In recent years, it has become an established practice that a forum is organised in conjunction with each World Heritage Committee session. Since the 41st session of the Committee (Krakow, 2017), site managers from natural, cultural and mixed World Heritage properties all around the world are invited to take part into this peer gathering aiming to empower and create new opportunities for site managers by sharing their personal knowledge enlarging their networks and experiences at an international level.
World Heritage sites managers play a crucial role in the implementation of the World Heritage Convention: they ensure the recognition and preservation of World Heritage sites’ Outstanding Universal Value and emerge as the key responsibility holders who oversees site-management decision-making.

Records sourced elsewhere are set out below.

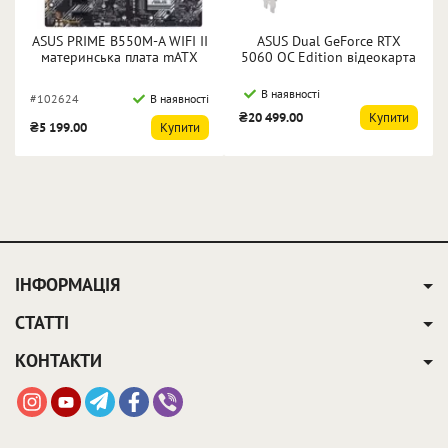
ASUS PRIME B550M-A WIFI II
ASUS Dual GeForce RTX
материнська плата mATX
5060 OC Edition відеокарта
AM4 B550 DDR4 90MB19X0-
8 ГБ GDDR7 128 біт DUAL-
M0EAY0
RTX5060-O8G
В наявності
#102624
В наявності
₴20 499.00
Купити
₴5 199.00
Купити
ІНФОРМАЦІЯ
СТАТТІ
КОНТАКТИ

The World Heritage Convention sets out the duty of States Parties to protect, maintain and present the sites of Outstanding Universal Value. Appropriate conditions for proper protection should be created on the State level, while the obligations are realised primarily on the level of specific sites and performed by offices, institutions, persons operating on each site and responsible for it. Their capacities, skills, awareness, dedication and knowledge about the Convention have a significant impact on the level of protection of the World Heritage sites.
Even though the State represented by relevant governmental structures is the party to the World Heritage Convention, the World Heritage site managers constitute the most significant group in the World Heritage system, the one on which the future of each World Heritage site, and largely the credibility of the Convention as an international tool facilitating the heritage protection, depends.
The decision-making authority of the Convention lies with the World Heritage Committee, responsible for updating the World Heritage List and monitoring the state of conservation of each World Heritage site. It carries out its duties through the UNESCO World Heritage Centre and the Advisory Bodies (ICCROM, ICOMOS and IUCN).
The examination of each World Heritage site is based on both the Reactive Monitoring process and the Periodic Reporting exercise. Decisions adopted by the World Heritage Committee during its annual sessions pertain to selected sites and are drafted on the basis of recommendations of the Advisory Bodies and the World Heritage Centre. The recommendations are addressed entirely, or in a significant part, to the site managers for implementation. These recommendations, issued in specific circumstances, arising from the manner in which the World Heritage system operates are not always easily understandable by the site managers.
In a situation where the World Heritage List includes over 1,100 sites, maintaining a proper condition of each site becomes the most important task the Committee and all the other actors of the World Heritage system face. For this reason, it is extremely important to strengthen the role that World Heritage site managers/responsible authorities, such an important group of stakeholders, have to play in the different actions within the World Heritage system.